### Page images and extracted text
+ + +

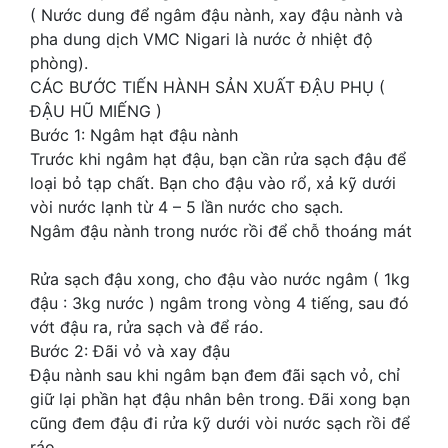
( Nước dung để ngâm đậu nành, xay đậu nành và
pha dung dịch VMC Nigari là nước ở nhiệt độ
phòng).
CÁC BƯỚC TIẾN HÀNH SẢN XUẤT ĐẬU PHỤ (
ĐẬU HŨ MIẾNG )
Bước 1: Ngâm hạt đậu nành
Trước khi ngâm hạt đậu, bạn cần rửa sạch đậu để
loại bỏ tạp chất. Bạn cho đậu vào rổ, xả kỹ dưới
vòi nước lạnh từ 4 – 5 lần nước cho sạch.
Ngâm đậu nành trong nước rồi để chỗ thoáng mát
Rửa sạch đậu xong, cho đậu vào nước ngâm ( 1kg
đậu : 3kg nước ) ngâm trong vòng 4 tiếng, sau đó
vớt đậu ra, rửa sạch và để ráo.
Bước 2: Đãi vỏ và xay đậu
Đậu nành sau khi ngâm bạn đem đãi sạch vỏ, chỉ
giữ lại phần hạt đậu nhân bên trong. Đãi xong bạn
cũng đem đậu đi rửa kỹ dưới vòi nước sạch rồi để
ráo.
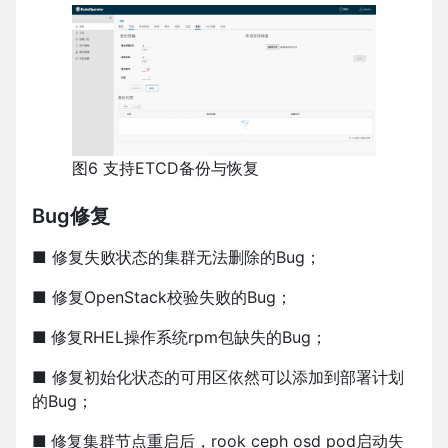
图6 支持ETCD备份与恢复
Bug修复
■ 修复失败状态的集群无法删除的Bug；
■ 修复OpenStack校验失败的Bug；
■
修复RHEL操作系统rpm包缺失的Bug；
■ 修复初始化状态的可用区依然可以添加到部署计划
的Bug；
■
修复集群节点重启后，rook ceph osd pod启动失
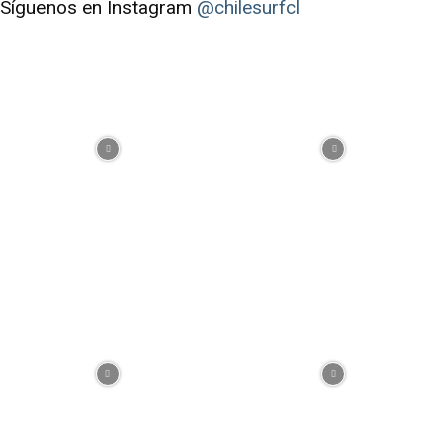
Síguenos en Instagram
@chilesurfcl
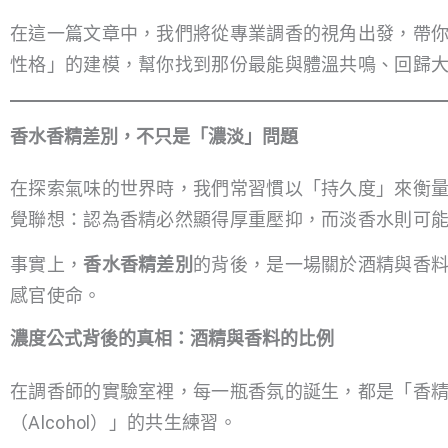
在這一篇文章中，我們將從專業調香的視角出發，帶
性格」的建模，幫你找到那份最能與體溫共鳴、回歸
香水香精差別，不只是「濃淡」問題
在探索氣味的世界時，我們常習慣以「持久度」來衡
覺聯想：認為香精必然顯得厚重壓抑，而淡香水則可
事實上，
香水香精差別
的背後，是一場關於酒精與香
感官使命。
濃度公式背後的真相：酒精與香料的比例
在調香師的實驗室裡，每一瓶香氛的誕生，都是「香精油（Es
（Alcohol）」的共生練習。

+ + +

### Task objective
Output each record above exactly; omit the images.

### Completed task
( Nước dung để ngâm đậu nành, xay đậu nành và
pha dung dịch VMC Nigari là nước ở nhiệt độ
phòng).
CÁC BƯỚC TIẾN HÀNH SẢN XUẤT ĐẬU PHỤ (
ĐẬU HŨ MIẾNG )
Bước 1: Ngâm hạt đậu nành
Trước khi ngâm hạt đậu, bạn cần rửa sạch đậu để
loại bỏ tạp chất. Bạn cho đậu vào rổ, xả kỹ dưới
vòi nước lạnh từ 4 – 5 lần nước cho sạch.
Ngâm đậu nành trong nước rồi để chỗ thoáng mát
Rửa sạch đậu xong, cho đậu vào nước ngâm ( 1kg
đậu : 3kg nước ) ngâm trong vòng 4 tiếng, sau đó
vớt đậu ra, rửa sạch và để ráo.
Bước 2: Đãi vỏ và xay đậu
Đậu nành sau khi ngâm bạn đem đãi sạch vỏ, chỉ
giữ lại phần hạt đậu nhân bên trong. Đãi xong bạn
cũng đem đậu đi rửa kỹ dưới vòi nước sạch rồi để
ráo.
图6 支持ETCD备份与恢复
Bug修复
■ 修复失败状态的集群无法删除的Bug；
■ 修复OpenStack校验失败的Bug；
■
修复RHEL操作系统rpm包缺失的Bug；
■ 修复初始化状态的可用区依然可以添加到部署计划
的Bug；
■
修复集群节点重启后，rook ceph osd pod启动失
Síguenos en Instagram
@chilesurfcl
在這一篇文章中，我們將從專業調香的視角出發，帶
性格」的建模，幫你找到那份最能與體溫共鳴、回歸
香水香精差別，不只是「濃淡」問題
在探索氣味的世界時，我們常習慣以「持久度」來衡
覺聯想：認為香精必然顯得厚重壓抑，而淡香水則可
事實上，
香水香精差別
的背後，是一場關於酒精與香
感官使命。
濃度公式背後的真相：酒精與香料的比例
在調香師的實驗室裡，每一瓶香氛的誕生，都是「香精油（Es
（Alcohol）」的共生練習。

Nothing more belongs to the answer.